Many readers will be familiar with the autobiographical novel or “autofiction”, and its non-fictional cousin, the memoir that incorporates novelistic frills and is sometimes called “creative non-fiction”. Lisa Taddeo’s Three Women offers a further twist on the genre-splicing literary zeitgeist: it is, as the author emphasises in her prologue, very much a work of non-fiction, drawing on extensive interviews with three ordinary women – exploring the complexities of their sexual histories, which are bound up in abuse, trauma and shame – and yet it reads very much like a novel. Unlike a lot of “creative non-fiction”, it is narrated in the third person, in an accessible prose style reminiscent of glossy magazine reportage. It is, in short, a strange beast.
Taddeo tells the stories of Maggie, Lina and Sloane concurrently. Maggie has an underage affair with her schoolteacher and later testifies against him at his trial for statutory rape, for which she is shunned by her local community. Lina is gang-raped in her teens and consequently ostracised by her peers, which brings her relationship with her sweetheart, Aidan, to a premature end; years later, after enduring a decade of a largely sexless marriage, she reconnects with Aidan and has an adulterous affair with him. Sloane sleeps with other men in front of her husband, an arrangement that suits both parties until, one day, she is confronted by the distraught wife of one of their partners; racked with feelings of shame and remorse, she reflects on her strained family history and its formative influence on her psycho-sexual makeup.

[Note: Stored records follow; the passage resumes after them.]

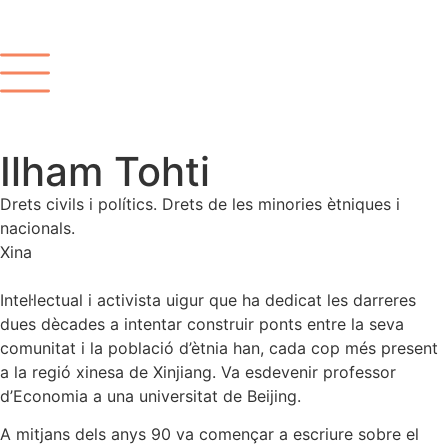
Ilham Tohti
Drets civils i polítics. Drets de les minories ètniques i
nacionals.
Xina
Intel·lectual i activista uigur que ha dedicat les darreres
dues dècades a intentar construir ponts entre la seva
comunitat i la població d’ètnia han, cada cop més present
a la regió xinesa de Xinjiang. Va esdevenir professor
d’Economia a una universitat de Beijing.
A mitjans dels anys 90 va començar a escriure sobre el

If there is a common theme across the three stories, it is a conspicuous lack of sisterly solidarity
Maggie and Lina’s trajectories are similar insofar as they both entail the brutal crushing of naive romantic love, followed by arrested development in adult life. We are told: “all Lina has ever wanted is to be fully in love and forever partnered, like a penguin.” As a grown-up she is “like her high-school self . . . She has childlike energy and laughs easily.” What is most disturbing about Taddeo’s rendering of Maggie’s story is how real and legitimate the affair feels while it is unfolding; it almost reads like a love story. Only in retrospect does she achieve clarity: she had been little more than a plaything to him, an ego-trip. When he told her he loved her, “what he meant was, I am in love with how I am now, again, so please don’t leave, because this fresh me will die if your crush on me dies.”

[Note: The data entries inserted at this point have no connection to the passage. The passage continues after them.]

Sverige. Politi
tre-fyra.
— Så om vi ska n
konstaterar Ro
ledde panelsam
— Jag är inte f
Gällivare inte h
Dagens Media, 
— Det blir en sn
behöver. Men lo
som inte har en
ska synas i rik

Sloane, by contrast, is your archetypal over-achiever: “She’d been a good rider, skater, skier, singer, and model before the age of 13. She’d played field hockey and run track. She graduated from one of the best private schools in the country.” After nearly getting killed in road traffic accident – in the aftermath of which her family were more concerned about the totalled car than her wellbeing – she became “the absolute best anorexic-bulimic she could be. She was strategic, clean, informed.” Her parents had wanted her to marry her boss’s son, prompting suffocating visions of “Monogrammed sheets. Picnic baskets in the trunk of a Range Rover. Twins with Peter Pan collars. The word ecru. Saint John. Christmas in Aspen.” Hers is an affluent kind of pain, linked to the oppressive burden of high expectations and fragile self-worth.
Composite entity
Each one of these tales might, individually, have made for a compelling memoir in its own right. By pulling them together in this way, Taddeo invites us to view them collectively, as part of a single, composite entity. To what end? Taddeo’s prologue nudges us towards the through-line: “it’s women . . . who have a greater hold over other women than men have. We can make each other feel dowdy, whorish, unclean, unloved, not beautiful.” Indeed, if there is a common theme across the three stories, it is a conspicuous lack of sisterly solidarity. Maggie and Lina are both slut-shamed by other women, and Sloane has shunned same-sex support systems and tethered her self-esteem to male approval. All three women are isolated and vulnerable.
Three Women handles its subject with far more sympathy and insight than we would get in a commercial misery memoir, but it is not entirely free of some of the unattractive traits associated with that genre: the very nature of the book presupposes a degree of prurience and condescension. Alternatively, perhaps fastidiousness itself is the problem. Perhaps the hitherto existing system of rules governing matters of privacy and propriety prevents us from talking about these things in a manner that is both sufficiently incisive to say what needs to be said, and sufficiently generous to meet the standards of good taste and decency. If so, then Three Women’s flaws – its conceptual messiness, its extractive voyeurism, and its very slight whiff of overbearing, wise-after-the-event didacticism – are also its most important features.